Fair Game

If $p_A$ is Alice's probability and $p$ is the probability of flipping head,

$p_A=p+(1-p)p^2+(1-p)^2p^3+...=\displaystyle\sum_{x=0}^\infty(1-p)^xp^{x+1}$

because Alice wins if occurs H or THH or THTHH and so on, where H means Head and T means Tail.

So let's solve the series:

$\displaystyle\sum_{x=0}^\infty(1-p)^xp^{x+1}=p\displaystyle\sum_{x=0}^\infty(1-p)^xp^x=p\displaystyle\sum_{x=0}^\infty((1-p)p)^x=p\frac{1}{1-(p-p^2)} \equiv\frac{1}{2}$

And now let's solve for $p$ :

$p^2-3p+1=0$

$p_1=\frac{3-\sqrt5}{2}\;\vee \; p_2=\frac{3+\sqrt5}{2}$

The only valid solution is $p_1$ because $p_2>1$ . Therefore $p=\frac{3-\sqrt5}{2}\simeq\boxed{38.19\%}$

Condition the problem on the outcome of the first one or two tosses. If Alice throws H, she wins. If Alice throws H and Charlie T, he wins. If Alice throws H and Charlie throws H as well, we are back at the original state, with Alice about to roll again.
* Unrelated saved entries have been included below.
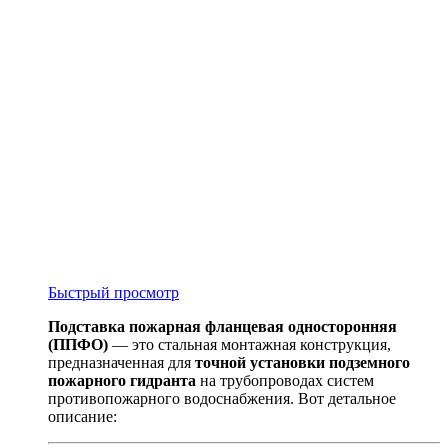
Быстрый просмотр
Подставка пожарная фланцевая односторонняя
(ППФО)
— это стальная монтажная конструкция,
предназначенная для
точной установки подземного
пожарного гидранта
на трубопроводах систем
противопожарного водоснабжения. Вот детальное
описание:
Thus, if the probability of throwing H is $p$ and if the probability that Alice wins is $q$ , then $\begin{aligned} q & = \; p \times 1 + (1-p)(1-p)\times0 + (1-p)p \times q \\ q & = \; \frac{p}{1 - p(1-p)} \end{aligned}$ Since we want $q=\tfrac12$ we obtain $p^2 - 3p + 1 = 0$ , and so $p = \tfrac12(3 \pm\sqrt{5})$ . Only $p = \tfrac12(3-\sqrt{5})$ is a valid probability, making the answer \boxed{38.19660113\} %.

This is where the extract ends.